Once companies started to notice the runaway popularity of ephemeral “Stories” within apps like Instagram and Snapchat, the format started showing up everywhere from Facebook to Tinder and YouTube as part of an evolution of the infinitely scrollable permanent feed in favor of content that disappears after a time.
Facebook, for its part, believes in the format so much that the world’s biggest social network has shoehorned Stories into Messenger and the main Facebook app, hoping to duplicate at least some of the success the format has enjoyed within Instagram. And now it looks like Spotify will be the next app to bring this kind of Stories-like format into its wheelhouse.

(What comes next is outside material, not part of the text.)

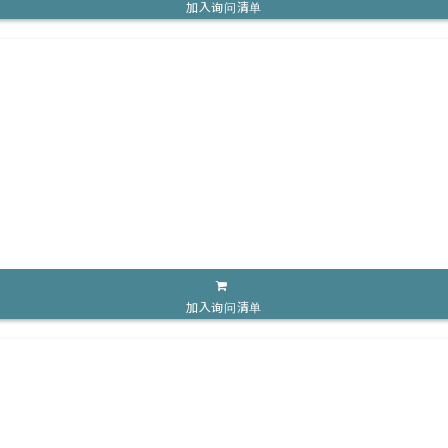
加入询问清单
加入询问清单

Noticed by Reddit user frogaranaman, the feature in question is called Storyline and seems to take Spotify’s 2016 partnership with lyrics database Genius a step farther. That partnership resulted in cards that showed interesting factoids and annotations about songs, sourced from Genius itself. Android Police reports that the new Storyline cards, however, have started showing up below Spotify’s “Now Playing” screen and resemble the Instagram Stories user interface. And they’re apparently an example of Spotify doing this kind of work in-house now.
Artists can use the cards to show one or multiple images, the Android Police report continues, in addition to text, and users tap on the right side of the card to move ahead with the story.
Has anyone else noticed the new "Storyline" feature on Spotify? from popheads
The Android Police report goes on to note that the cards are live in Spotify v8.5.5.853 but only showing up for certain songs currently, like the Jonas Brothers’ Sucker as well as several from Billie Eilish.
Given how popular “Stories” have become, it’s no surprise we’re starting to see the format pop up in new iterations in many of the most popular apps and mobile services we use. The format is a convenient way to convey information that may not warrant a permanent canvas of some kind, and consumers have more or less embraced the format almost everywhere it’s been introduced (almost, being the key word) so it’s no surprise to see a version of the format pop up here, as it surely will elsewhere.